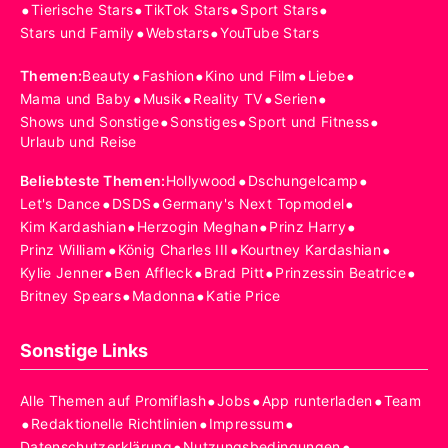
•
•
•
•
Tierische Stars
TikTok Stars
Sport Stars
•
•
Stars und Family
Webstars
YouTube Stars
•
•
•
•
Themen
:
Beauty
Fashion
Kino und Film
Liebe
•
•
•
•
Mama und Baby
Musik
Reality TV
Serien
•
•
•
Shows und Sonstige
Sonstiges
Sport und Fitness
Urlaub und Reise
•
•
Beliebteste Themen
:
Hollywood
Dschungelcamp
•
•
•
Let's Dance
DSDS
Germany's Next Topmodel
•
•
•
Kim Kardashian
Herzogin Meghan
Prinz Harry
•
•
•
Prinz William
König Charles III
Kourtney Kardashian
•
•
•
•
Kylie Jenner
Ben Affleck
Brad Pitt
Prinzessin Beatrice
•
•
Britney Spears
Madonna
Katie Price
Sonstige Links
•
•
•
Alle Themen auf Promiflash
Jobs
App runterladen
Team
•
•
•
Redaktionelle Richtlinien
Impressum
•
•
Datenschutzerklärung
Nutzungsbedingungen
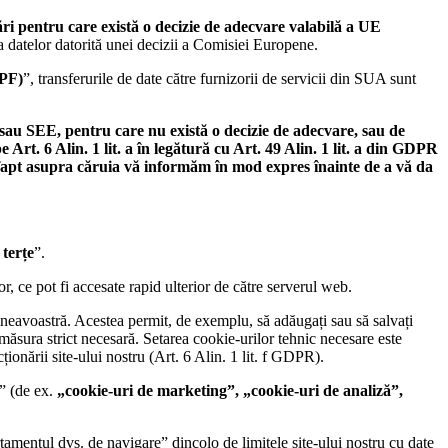
ări pentru care există o decizie de adecvare valabilă a UE
a datelor datorită unei decizii a Comisiei Europene.
PF)
”, transferurile de date către furnizorii de servicii din SUA sunt
E sau SEE, pentru care nu există o decizie de adecvare, sau de
t. 6 Alin. 1 lit. a în legătură cu Art. 49 Alin. 1 lit. a din GDPR
, fapt asupra căruia vă informăm în mod expres înainte de a vă da
 terțe
”.
r, ce pot fi accesate rapid ulterior de către serverul web.
neavoastră. Acestea permit, de exemplu, să adăugați sau să salvați
măsura strict necesară. Setarea cookie-urilor tehnic necesare este
ionării site-ului nostru (Art. 6 Alin. 1 lit. f GDPR).
” (de ex.
„cookie-uri de marketing”, „cookie-uri de analiză”,
amentul dvs. de navigare” dincolo de limitele site-ului nostru cu date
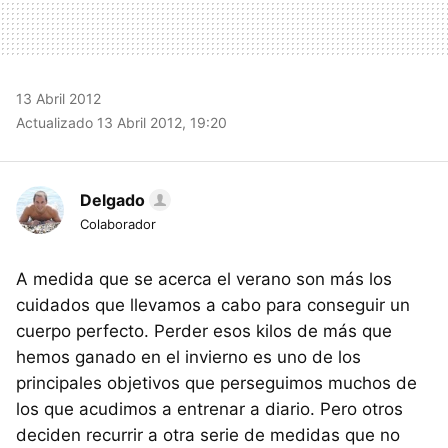
13 Abril 2012
Actualizado 13 Abril 2012, 19:20
Delgado
Colaborador
A medida que se acerca el verano son más los
cuidados que llevamos a cabo para conseguir un
cuerpo perfecto. Perder esos kilos de más que
hemos ganado en el invierno es uno de los
principales objetivos que perseguimos muchos de
los que acudimos a entrenar a diario. Pero otros
deciden recurrir a otra serie de medidas que no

Task requirements: Sift the material for lines that include the word "decizie", and copy each one.

Written answer:
ări pentru care există o decizie de adecvare valabilă a UE
E sau SEE, pentru care nu există o decizie de adecvare, sau de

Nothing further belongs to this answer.